Segundo ela, o livro manuscrito de ocorrências da portaria do condomínio indicou, de fato, que Élcio entrou no local dando como destino a casa de Bolsonaro. Ela confirmou que o porteiro deu dois depoimentos neste sentido. No entanto, as alegações do porteiro não condizem com a realidade, disseram as promotoras. Questionada sobre a possibilidade de o áudio ter sido alterado, ela respondeu:
“A gravação toda foi periciada. E o laudo comprova que não há indícios de fraude, de adulteração”. “Por que o porteiro deu esse depoimento, se ele se equivocou, se ele se esqueceu, se ele mentiu… Enfim, qualquer coisa pode ter acontecido. Então, ele pode esclarecer novamente. Simples assim”, explicou.
Imediatamente após a revelação de que o depoimento do porteiro não era compatível com as provas, Bolsonaro iniciou uma série de ataques ao governador do Rio de Janeiro, acusando-o de ter armado com a Policia Civil uma fraude para atingi-lo politicamente.
“No meu entendimento, o senhor Witzel estava conduzindo o processo com o delegado da Polícia Civil pra tentar me incriminar ou pelo menos manchar o meu nome com essa falsa acusação, que eu poderia estar envolvido na morte da senhora Marielle”, afirmou Bolsonaro.
O governador rebateu a acusação dizendo que “a Polícia Civil, no meu governo, tem independência, o MP tem e sempre terá independência e, infelizmente, eu recebi com muita tristeza essas levianas acusações”, disse Witzel.

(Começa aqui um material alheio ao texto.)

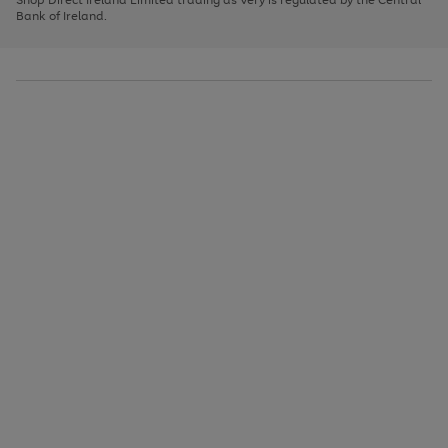
to
Bank of Ireland.
scroll
through
the
image
carousel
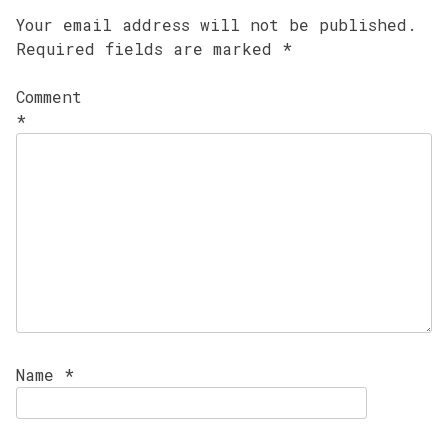
Your email address will not be published.
Required fields are marked
*
Comment
*
Name
*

As ligações de Ronnie Lessa, acusado de ter feito os disparos que mataram a vereadora, e de outros milicianos com a família Bolsonaro já são antigas. O filho mais novo de Jair Bolsonaro, Jair Renan, namorou a filha do assassino de Marielle.
O chefe de Ronnie Lessa no “Escritório do Crime”, uma espécie de central de assassinatos por encomenda da milicia do Rio de Janeiro, o ex-policial Adriano Nóbrega era íntimo de Fabrício Queiroz, assessor de Flávio Bolsonaro na Assembleia Legislativa do Rio.

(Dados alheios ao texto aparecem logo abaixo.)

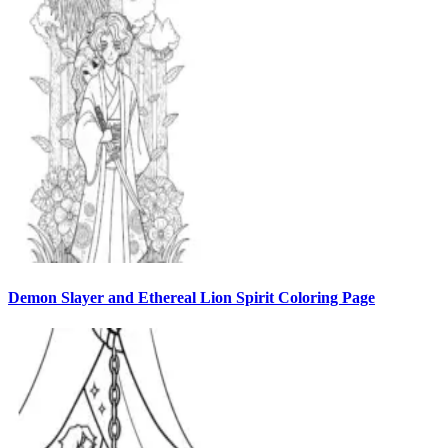
Demon Slayer and Ethereal Lion Spirit Coloring Page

A mãe e a mulher de Adriano, que hoje encontra-se foragido, trabalhavam no gabinete de Flávio Bolsonaro. O filho de Bolsonaro, então deputado estadual, fez duas homenagens ao miliciano Adriano Nóbrega. Numa delas Flávio entregou ao assassino profissional e chefe de Lessa, a Medalha Tiradentes, maior honraria do estado do Rio de Janeiro.

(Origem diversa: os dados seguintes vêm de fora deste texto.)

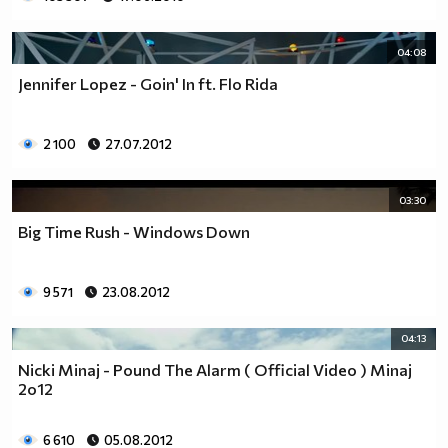
04:08
Jennifer Lopez - Goin' In ft. Flo Rida
2 100
27.07.2012
03:30
Big Time Rush - Windows Down
9 571
23.08.2012
04:13
Nicki Minaj - Pound The Alarm ( Official Video ) Minaj
2o12
6 610
05.08.2012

Até que se ouça novamente o porteiro do condomínio de luxo da Barra da Tijuca, onde residem lado a lado, tanto Jair Bolsonaro, quanto o assassino de Marielle Franco, Ronnie Lessa, segue pairando uma dúvida do que teria levado ao imbróglio sobre quem efetivamente autorizou a entrada do comparsa de Lessa no dia do crime.
Os depoimentos e o livro manual dizem que alguém falou da casa de Bolsonaro autorizando a entrada de Élcio Queiroz, motorista do carro que participou da fuzilaria contra Marielle. A gravação das comunicações apontam em outra direção, a de que foi Ronnie Lessa quem autorizou a entrada do comparsa.
Tanta proximidade entre Lessa e a família Bolsonaro podem ter provocado a confusão. É esperar o novo depoimento do porteiro para ver.